A fotografia de 1854 despoleta em Roland Barthes um desejo profundo de habitar aquele ambiente, sem nunca saber a que se deve tal desejo. Questiona se será "calor do clima", "mito mediterrânico", "apolonismo", ou até mesmo "anonimato" ou "nobreza". Apesar de não conseguir esclarecer o leitor de forma objectiva, Barthes tem a certeza de uma coisa: tal atracção inexplicável de habitar um espaço ou uma paisagem nunca provém das fotografias turísticas, e nunca será saciada por estas — "(…) as fotografias de paisagens (urbanas ou campestres) devem ser habitáveis e não visitáveis".

O termo "visitáveis", empregue por Barthes aquando da escrita do seu livro, é lisonjeiro quando comparado com a situação a que assistimos actualmente. A lógica do marketing territorial dita que, através de práticas publicitárias, se simplifiquem as cidades e as paisagens de uma determinada geografia, transformando-as em rótulos comerciais — lugares enquanto imagens de marca. Como explica o geógrafo catalão Oriol Nel·lo na obra A cidade em Movimento (publicada em Portugal pela Tigre de Papel), ao simplificarmos o carácter heterogéneo das cidades, com vista à sua promoção, estamos a privilegiar uma relação com a cidade enquanto consumidores, ao invés de nos relacionarmos com os espaços urbanos enquanto cidadãos.

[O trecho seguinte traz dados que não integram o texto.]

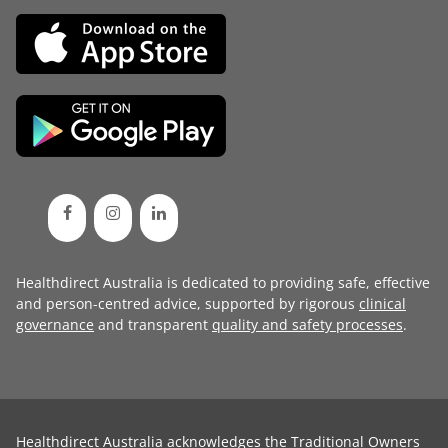
Healthdirect Australia is dedicated to providing safe, effective
and person-centred advice, supported by rigorous
clinical
governance
and transparent
quality and safety processes
.
Healthdirect Australia acknowledges the Traditional Owners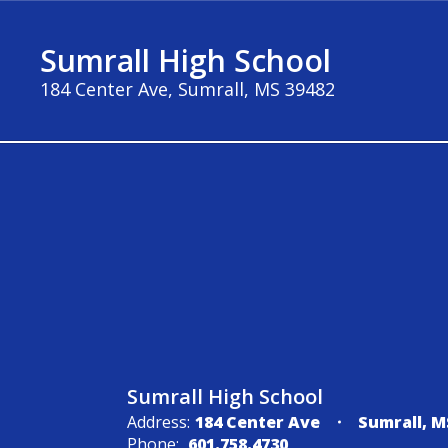
Skip
to
Sumrall High School
main
content
184 Center Ave, Sumrall, MS 39482
Contact
Us
Sumrall High School
Address:
184 Center Ave
Sumrall, M
Phone:
601.758.4730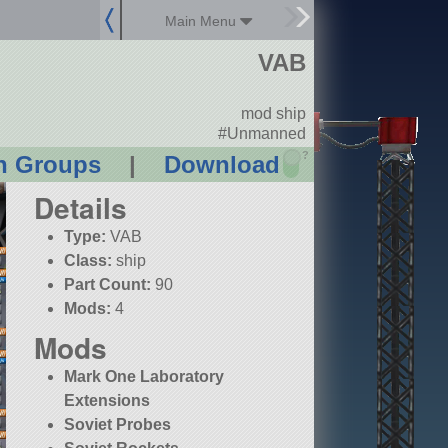
Main Menu
VAB
mod ship
#Unmanned
?
n Groups
|
Download
Details
Type:
VAB
Class:
ship
Part Count:
90
Mods:
4
Mods
Mark One Laboratory
Extensions
Soviet Probes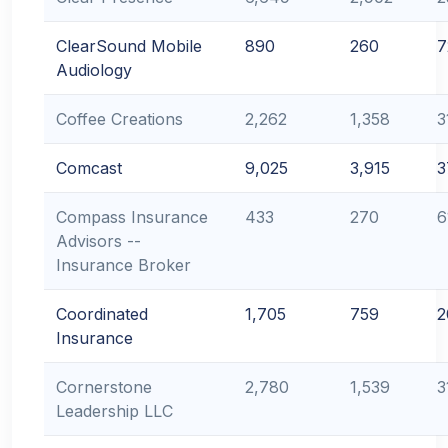
ClearSound Mobile
890
260
7
Audiology
Coffee Creations
2,262
1,358
3
Comcast
9,025
3,915
3
Compass Insurance
433
270
6
Advisors --
Insurance Broker
Coordinated
1,705
759
2
Insurance
Cornerstone
2,780
1,539
3
Leadership LLC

Esta relação comercial estende-se às nossas rotinas enquanto habitantes ou turistas de uma cidade. Torna-nos indiferentes perante as suas paisagens. Visitamo-las através das potentes câmaras dos telemóveis, atravessamos praças, ruas e ruelas com o olhar nos ecrãs, e, quando cansados, pousamos numa esplanada com Wi-Fi, prontos a descarregar as fotografias nas redes sociais. A nossa capacidade de nos relacionarmos com o espaço público tornou-se inversamente proporcional à crescente comercialização dos territórios, e a dificuldade em arrendar ou comprar casa na maioria dos centros urbanos é também um sinal desta simbiose quebrada entre o indivíduo e a cidade.

Nos últimos dias o alerta soou em Barcelona. Pioneira em questões de urbanismo e com uma população empenhada na constituição de movimentos sociais urbanos, os seus cidadãos procuram, de forma continuada e consistente, condicionar as decisões administrativas e políticas, muitas vezes contrárias aos interesses comuns de quem habita a cidade, batalhando por melhores condições de habitação, melhores espaços e serviços públicos, e uma maior consciencialização com o ambiente. Quando a acção colectiva de uma cidade com este historial cívico e participativo se manifesta, empunhando cartazes que afirmam que a cidade não está à venda, significa que estamos próximos do limite.

O livro de Roland Barthes é uma obra canónica, e ainda assim peculiar. Parece ser um ensaio sobre fotografia, mas é na verdade um livro sobre a dor e a memória. Este texto também versa sobre essa angústia e melancolia — a dor e a memória das cidades, que outrora construídas para habitar, são hoje cidades para visitar.